この章では、オーストラリアを理解する上で避けて通れない、ブッシュという概念とその意味の広がりについて検討してみました。例として挙げるのは、最初の項目、この章のタイトルを取った部分です。

私はオーストラリアに毎年出かけますが、シドニーやゴールドコーストなどの町にいるときには、ケンタッキー・フライドチキンやマクドナルドでは食事をしません。しかし、オーストラリアの内陸部に出かけるときは別です。トイレがあり、しかも朝から開いているマクドナルドは貴重です。ただし、私は大阪の原住民なのでマクドと言いますが。オーストラリアには二つの顔があります。私も別々の顔を持つことになります。

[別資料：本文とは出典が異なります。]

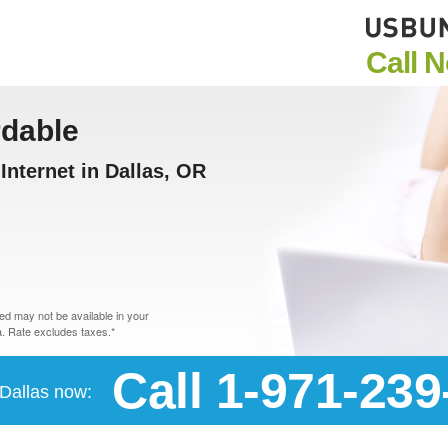
Call 
rdable
nternet in Dallas, OR
d may not be available in your
. Rate excludes taxes.*
Call 1-971-239
 Dallas now: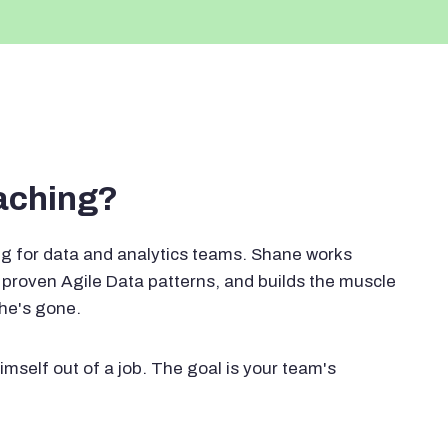
oaching?
g for data and analytics teams. Shane works
proven Agile Data patterns, and builds the muscle
 he's gone.
imself out of a job. The goal is your team's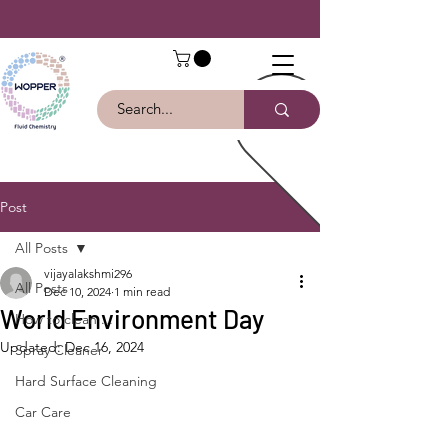
Post
All Posts
vijayalakshmi296
All Posts
Dec 10, 2024
1 min read
World Environment Day
How to clean ...
Updated:
Dec 16, 2024
Spray Cleaner
Hard Surface Cleaning
Car Care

オーストラリアは、観念的に、人口の圧倒的多数が住む海岸部の都市と、ブッシュ(ないしはアウトバック)に大きく二分されてきました。ブッシュとは何か、あるいはアウトバックとは何かと問われても正確に答えられません。でも、一つ言えることは、都市と対立的なオーストラリアの地域概念だということです。ブッシュは、もともとは深い森林地帯のことでしたが、入植が進むにつれて、森林であれ、草原であれ、内陸部の未開の土地を指すようになります。他方、アウトバックの典型的イメージは、乾燥した、人口の少ない内陸の大地です。観光宣伝のイメージが最近では強烈です。アウトバックについては、「目に埃が入らないようにカラスが後ろ向きに飛ぶ、ウープ・ウープの近く」という定義もあります。ウープ・ウープとは、さあどこにあるのでしょう。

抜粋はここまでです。